■ Directions ■
When you reach the line containing "Jodie from Oz's blog" in the entries below, repeat it and each line after it exactly until the entries end.

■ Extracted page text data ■
--- START ---

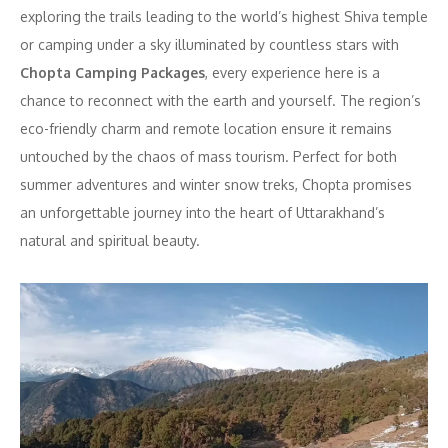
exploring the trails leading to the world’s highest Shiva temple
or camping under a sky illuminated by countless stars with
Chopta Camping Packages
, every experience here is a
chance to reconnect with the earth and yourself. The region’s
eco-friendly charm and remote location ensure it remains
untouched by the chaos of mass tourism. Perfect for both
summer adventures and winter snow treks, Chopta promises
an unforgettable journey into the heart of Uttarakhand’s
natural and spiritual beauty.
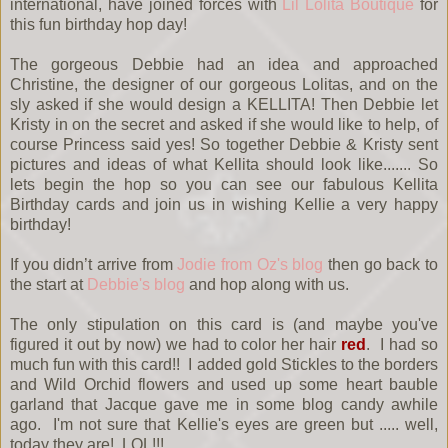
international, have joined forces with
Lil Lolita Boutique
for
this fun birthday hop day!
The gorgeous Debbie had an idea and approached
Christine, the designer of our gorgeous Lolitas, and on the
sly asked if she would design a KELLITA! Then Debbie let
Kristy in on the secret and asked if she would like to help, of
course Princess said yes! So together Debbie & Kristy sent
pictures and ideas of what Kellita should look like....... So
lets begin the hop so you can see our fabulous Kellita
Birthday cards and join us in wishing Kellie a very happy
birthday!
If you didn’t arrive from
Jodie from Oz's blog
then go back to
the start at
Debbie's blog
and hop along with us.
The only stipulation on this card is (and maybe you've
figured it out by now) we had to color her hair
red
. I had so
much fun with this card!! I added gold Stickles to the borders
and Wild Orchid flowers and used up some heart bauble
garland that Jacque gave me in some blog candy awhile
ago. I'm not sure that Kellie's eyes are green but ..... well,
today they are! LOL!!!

--- END ---

■ Result of the task ■
Jodie from Oz's blog
then go back to
the start at
Debbie's blog
and hop along with us.
The only stipulation on this card is (and maybe you've
figured it out by now) we had to color her hair
red
. I had so
much fun with this card!! I added gold Stickles to the borders
and Wild Orchid flowers and used up some heart bauble
garland that Jacque gave me in some blog candy awhile
ago. I'm not sure that Kellie's eyes are green but ..... well,
today they are! LOL!!!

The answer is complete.